Which lines make up the answer? Those from the line with "Wrap output in" through the end of the data; reproduce them exactly.

::::::

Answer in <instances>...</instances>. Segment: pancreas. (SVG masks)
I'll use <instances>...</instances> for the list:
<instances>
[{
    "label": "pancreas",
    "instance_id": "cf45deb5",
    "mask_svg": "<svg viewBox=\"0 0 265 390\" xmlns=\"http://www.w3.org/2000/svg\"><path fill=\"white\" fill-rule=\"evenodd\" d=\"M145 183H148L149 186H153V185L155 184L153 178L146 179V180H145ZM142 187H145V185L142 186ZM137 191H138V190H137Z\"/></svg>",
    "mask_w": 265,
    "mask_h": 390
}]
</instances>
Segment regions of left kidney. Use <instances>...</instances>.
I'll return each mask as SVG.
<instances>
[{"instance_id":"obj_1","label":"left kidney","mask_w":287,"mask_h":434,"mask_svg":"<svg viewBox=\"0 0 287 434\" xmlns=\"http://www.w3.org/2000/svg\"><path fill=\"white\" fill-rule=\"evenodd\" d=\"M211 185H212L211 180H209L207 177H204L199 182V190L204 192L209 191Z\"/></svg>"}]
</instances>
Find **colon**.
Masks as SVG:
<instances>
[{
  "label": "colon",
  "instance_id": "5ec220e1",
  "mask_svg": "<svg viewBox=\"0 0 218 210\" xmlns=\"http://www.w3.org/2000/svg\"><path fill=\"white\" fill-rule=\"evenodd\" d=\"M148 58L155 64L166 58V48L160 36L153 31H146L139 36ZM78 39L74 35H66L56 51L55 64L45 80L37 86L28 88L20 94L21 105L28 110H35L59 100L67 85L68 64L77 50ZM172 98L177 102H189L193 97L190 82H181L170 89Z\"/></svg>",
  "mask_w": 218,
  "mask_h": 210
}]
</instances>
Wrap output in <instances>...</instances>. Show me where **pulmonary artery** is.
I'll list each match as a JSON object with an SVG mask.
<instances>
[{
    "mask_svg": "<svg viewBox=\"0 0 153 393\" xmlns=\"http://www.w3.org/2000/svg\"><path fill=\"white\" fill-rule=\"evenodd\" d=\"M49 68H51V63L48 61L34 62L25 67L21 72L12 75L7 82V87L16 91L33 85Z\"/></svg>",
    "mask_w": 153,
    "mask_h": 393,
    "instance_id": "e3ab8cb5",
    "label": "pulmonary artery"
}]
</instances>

::::::

▶ [SOLUTION BELOW]
Wrap output in <instances>...</instances>. Show me where **pulmonary artery** is.
I'll list each match as a JSON object with an SVG mask.
<instances>
[{
    "mask_svg": "<svg viewBox=\"0 0 153 393\" xmlns=\"http://www.w3.org/2000/svg\"><path fill=\"white\" fill-rule=\"evenodd\" d=\"M49 68H51V63L48 61L34 62L25 67L21 72L12 75L7 82V87L16 91L33 85Z\"/></svg>",
    "mask_w": 153,
    "mask_h": 393,
    "instance_id": "e3ab8cb5",
    "label": "pulmonary artery"
}]
</instances>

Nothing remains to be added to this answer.